CHAPTER 4
The Space Between Visits
Brad — POV
Brad didn't go back to the flower shop the next day.
That was intentional.
He sat in his Gorge house, laptop open, emails stacking up like they always did. The Columbia River glittered beyond the glass wall, indifferent to his hesitation. Mount Hood stood white and permanent in the distance.
His assistant had sent three reminders about the afternoon briefing. The board wanted updates on the Southeast Asia rollout. His calendar was a wall of obligations.
He read none of it.
Instead, he stared at the white lilies on his kitchen counter.
They were still there.
Still alive.
Still simple.
He had bought them for no reason. No apology. No occasion. Just because she had handed them to him and he hadn't known how to say no to her face.
Or maybe —
he hadn't wanted to.
Brad leaned back in his chair and rubbed his temples. His thumb pressed hard into the knot above his brow — a habit that meant he was avoiding something.
This was ridiculous.
He was thirty-three years old. He had built systems that ran on six continents. He had negotiated with presidents and debated with senators. He had never once felt uncertain about where to put his attention.
Until now.
Until her.
He stood up and walked to the window.
Hood River spread out below him in the valley — small, quiet, unimpressed by wealth. His Gorge house sat on the Washington side, isolated by design. He had bought it for privacy. For escape.

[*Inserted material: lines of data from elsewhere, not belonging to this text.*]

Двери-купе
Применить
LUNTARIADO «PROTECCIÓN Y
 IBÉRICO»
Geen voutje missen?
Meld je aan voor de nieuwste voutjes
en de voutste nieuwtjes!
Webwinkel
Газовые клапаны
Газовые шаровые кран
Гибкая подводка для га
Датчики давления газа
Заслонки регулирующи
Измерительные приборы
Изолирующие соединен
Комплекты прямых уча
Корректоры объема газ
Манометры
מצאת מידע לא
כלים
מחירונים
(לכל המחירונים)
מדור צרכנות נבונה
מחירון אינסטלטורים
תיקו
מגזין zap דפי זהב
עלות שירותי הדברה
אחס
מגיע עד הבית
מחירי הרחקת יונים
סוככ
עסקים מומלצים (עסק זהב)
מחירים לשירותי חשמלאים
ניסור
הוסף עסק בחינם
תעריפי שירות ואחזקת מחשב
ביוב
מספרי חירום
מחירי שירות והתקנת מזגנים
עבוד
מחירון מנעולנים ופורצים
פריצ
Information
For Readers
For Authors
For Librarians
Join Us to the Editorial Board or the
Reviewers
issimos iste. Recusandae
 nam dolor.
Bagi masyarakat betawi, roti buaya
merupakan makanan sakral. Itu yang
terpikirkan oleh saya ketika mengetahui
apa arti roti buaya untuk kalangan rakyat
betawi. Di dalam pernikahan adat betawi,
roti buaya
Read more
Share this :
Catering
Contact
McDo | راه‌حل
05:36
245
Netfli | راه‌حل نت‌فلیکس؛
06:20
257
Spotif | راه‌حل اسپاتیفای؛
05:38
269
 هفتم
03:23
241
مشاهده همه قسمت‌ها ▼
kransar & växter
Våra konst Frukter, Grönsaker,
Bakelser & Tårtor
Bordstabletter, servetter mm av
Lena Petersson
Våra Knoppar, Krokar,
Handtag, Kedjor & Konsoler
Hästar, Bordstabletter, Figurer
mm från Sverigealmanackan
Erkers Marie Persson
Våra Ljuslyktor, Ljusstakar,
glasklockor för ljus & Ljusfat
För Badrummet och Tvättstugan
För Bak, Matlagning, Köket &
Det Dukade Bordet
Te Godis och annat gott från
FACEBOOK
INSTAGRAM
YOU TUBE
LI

Now it felt like a waiting room.
He thought about the flower shop.
The way she moved behind the counter like she belonged there. The way she didn't laugh at his awkwardness but didn't pretend not to notice it either. The way she said his name like it was just a name — not a brand, not a headline, not a weapon.

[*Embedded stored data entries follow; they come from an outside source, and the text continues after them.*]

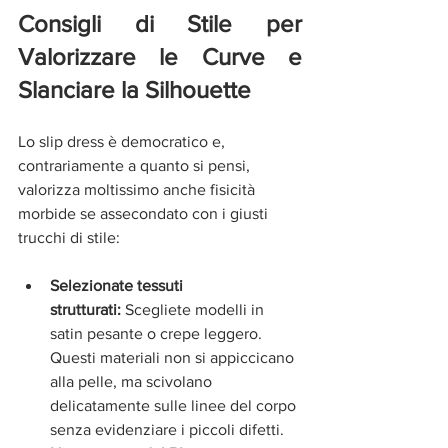
Consigli di Stile per 
Valorizzare le Curve e 
Slanciare la Silhouette
Lo slip dress è democratico e, 
contrariamente a quanto si pensi, 
valorizza moltissimo anche fisicità 
morbide se assecondato con i giusti 
trucchi di stile:
Selezionate tessuti 
strutturati:
 Scegliete modelli in 
satin pesante o crepe leggero. 
Questi materiali non si appiccicano 
alla pelle, ma scivolano 
delicatamente sulle linee del corpo 
senza evidenziare i piccoli difetti.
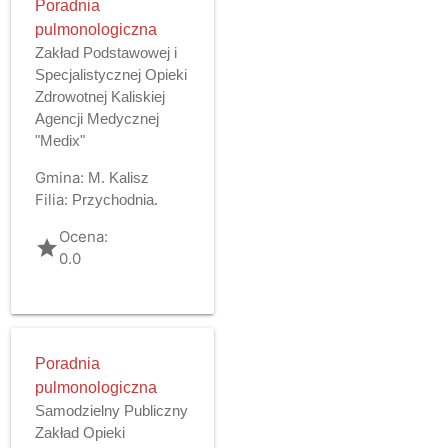
Poradnia
pulmonologiczna
Zakład Podstawowej i
Specjalistycznej Opieki
Zdrowotnej Kaliskiej
Agencji Medycznej
"Medix"
Gmina:
M. Kalisz
Filia:
Przychodnia.
Ocena:
grade
0.0
Poradnia
pulmonologiczna
Samodzielny Publiczny
Zakład Opieki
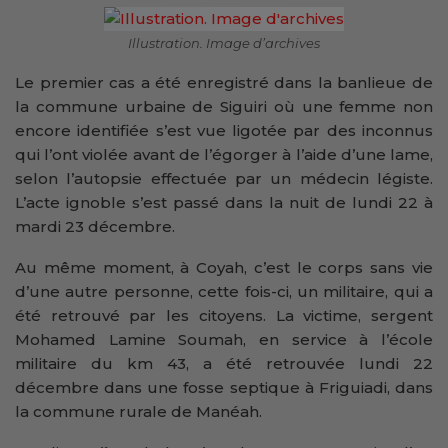
Illustration. Image d’archives
Le premier cas a été enregistré dans la banlieue de
la commune urbaine de Siguiri où une femme non
encore identifiée s’est vue ligotée par des inconnus
qui l’ont violée avant de l’égorger à l’aide d’une lame,
selon l’autopsie effectuée par un médecin légiste.
L’acte ignoble s’est passé dans la nuit de lundi 22 à
mardi 23 décembre.
Au même moment, à Coyah, c’est le corps sans vie
d’une autre personne, cette fois-ci, un militaire, qui a
été retrouvé par les citoyens. La victime, sergent
Mohamed Lamine Soumah, en service à l’école
militaire du km 43, a été retrouvée lundi 22
décembre dans une fosse septique à Friguiadi, dans
la commune rurale de Manéah.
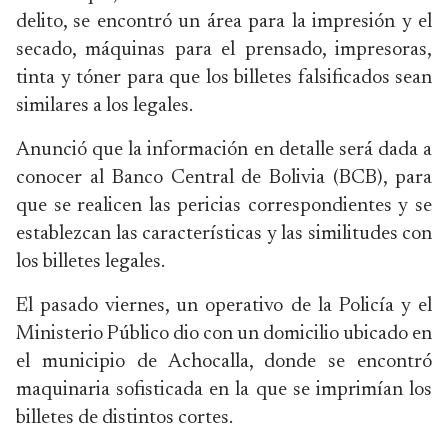
delito, se encontró un área para la impresión y el
secado, máquinas para el prensado, impresoras,
tinta y tóner para que los billetes falsificados sean
similares a los legales.
Anunció que la información en detalle será dada a
conocer al Banco Central de Bolivia (BCB), para
que se realicen las pericias correspondientes y se
establezcan las características y las similitudes con
los billetes legales.
El pasado viernes, un operativo de la Policía y el
Ministerio Público dio con un domicilio ubicado en
el municipio de Achocalla, donde se encontró
maquinaria sofisticada en la que se imprimían los
billetes de distintos cortes.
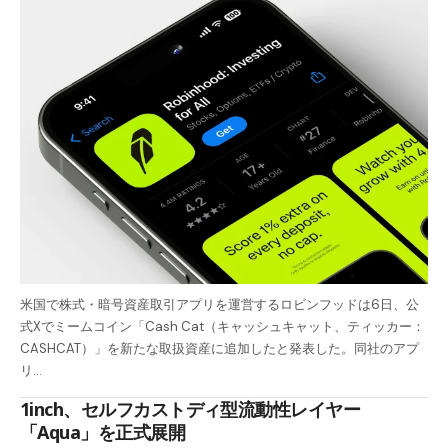
米国で株式・暗号資産取引アプリを運営するロビンフッドは6日、公
式Xでミームコイン「Cash Cat（キャッシュキャット、ティッカー：
CASHCAT）」を新たな取扱資産に追加したと発表した。同社のアプ
リ…
1inch、セルフカストディ型流動性レイヤー
「Aqua」を正式展開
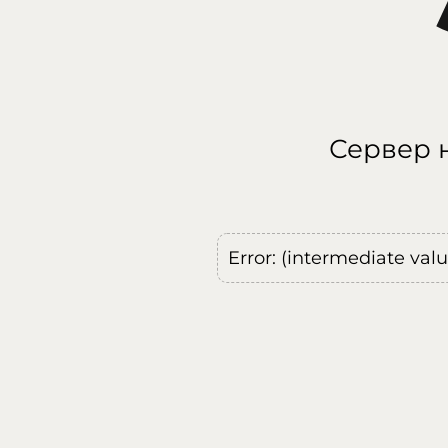
Сервер н
Error: (intermediate val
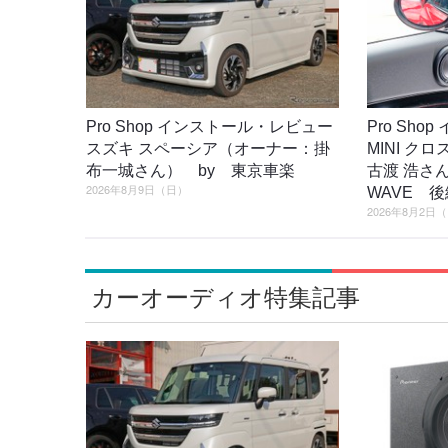
Pro Shop インストール・レビュー
Pro Sh
スズキ スペーシア（オーナー：掛
MINI 
布一城さん） by 東京車楽
古渡 浩さん
2026年8月9日（日）
WAVE 後
2026年8月2日
カーオーディオ特集記事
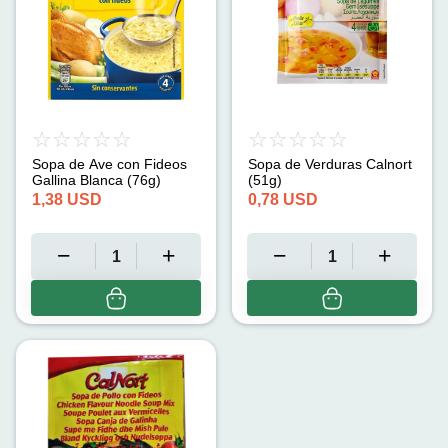
Sopa de Ave con Fideos
Sopa de Verduras Calnort
Gallina Blanca (76g)
(51g)
1,38
USD
0,78
USD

"You're back," she had said.
Like she had been waiting.
Or maybe —
like she hadn't expected him to return, but wasn't surprised that he did.
Brad turned away from the window.
His phone buzzed.
He ignored it.
He walked back to the kitchen and looked at the flowers again.

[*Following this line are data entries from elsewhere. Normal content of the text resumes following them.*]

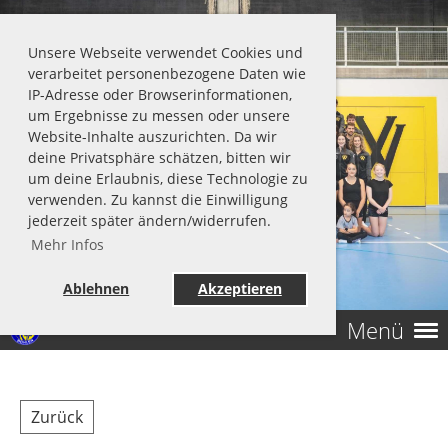
Unsere Webseite verwendet Cookies und
verarbeitet personenbezogene Daten wie
IP-Adresse oder Browserinformationen,
um Ergebnisse zu messen oder unsere
Website-Inhalte auszurichten. Da wir
deine Privatsphäre schätzen, bitten wir
um deine Erlaubnis, diese Technologie zu
verwenden. Zu kannst die Einwilligung
TV Wohlen BE
jederzeit später ändern/widerrufen.
Mehr Infos
Ablehnen
Akzeptieren
Menü
Zurück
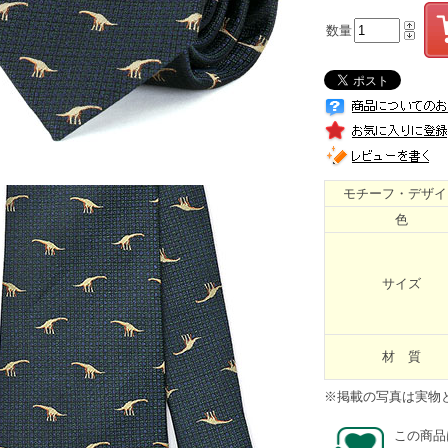
数量
モチーフ・デザイ
色
サイズ
材 質
※掲載の写真は実物
この商品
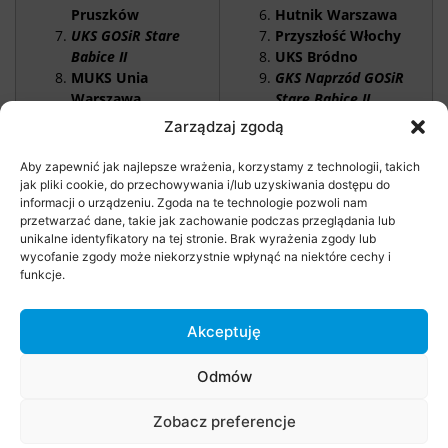
Pruszków
Hutnik Warszawa
UKS GOSiR Stare
Przyszłość Włochy
Babice II
UKS Bródno
MUKS Unia
GKS Naprzód GOSiR
Warszawa
Stare Babice II
GKS Świt
Ożarowianka
Zarządzaj zgodą
Warszawa
Ożarów Mazowiecki
Gimnazjum 55
II
Aby zapewnić jak najlepsze wrażenia, korzystamy z technologii, takich
jak pliki cookie, do przechowywania i/lub uzyskiwania dostępu do
informacji o urządzeniu. Zgoda na te technologie pozwoli nam
przetwarzać dane, takie jak zachowanie podczas przeglądania lub
14 GRUDNIA – ROCZNIK 2003/4
unikalne identyfikatory na tej stronie. Brak wyrażenia zgody lub
wycofanie zgody może niekorzystnie wpłynąć na niektóre cechy i
GKS Naprzód GOSiR Stare Babice
funkcje.
Football Talents
KS Raszyn
Piast Piastów
Akceptuję
GKS Świt Warszawa II
Junak Warszawa
Odmów
GKS Świt Warszawa I
Zobacz preferencje
Zdjęcia: Kamil Malinowski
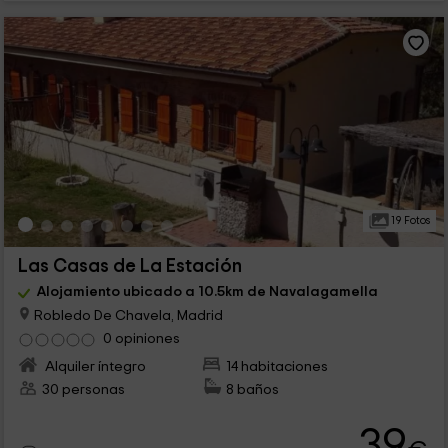
19 Fotos
Las Casas de La Estación
Alojamiento ubicado a 10.5km de Navalagamella
Robledo De Chavela, Madrid
0 opiniones
Alquiler íntegro
14 habitaciones
30 personas
8 baños
39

"I'm going back," he said quietly.
Not to anyone.
Just to himself.
Because saying it out loud made it feel like a decision instead of an accident.
And Brad Hawkins didn't do accidents.
But for the first time —
he wanted to.
He didn't go that day.
He had meetings. Calls. Responsibilities that didn't pause for curiosity or confusion.
But the thought of the shop stayed with him.
Through the boardroom. Through the data reviews. Through the endless questions about growth and risk and quarterly projections.
He answered everything automatically.
His body was there.
His mind was not.
That night, he sat alone in his Gorge house again.
The lilies had started to fade slightly at the edges.
He should throw them away.
He didn't.
He didn't know then that some truths fade the same way. Slowly. Quietly. Until there's nothing left but the stain of what used to be.
Instead, he opened his calendar and found a gap.
Tomorrow afternoon.
One hour.
He typed something in the slot.
Not "flower shop."
Not "Kathy."
Just a single word:
Errand.
He closed the laptop.
The house was quiet.
Too quiet.
But for once, the silence didn't feel like control.
It felt like waiting.
And Brad realized, with uncomfortable clarity, that he wasn't sure what he was waiting for anymore.
But he knew where he wanted to be when he found out.
He just didn't know that finding out would cost him everything.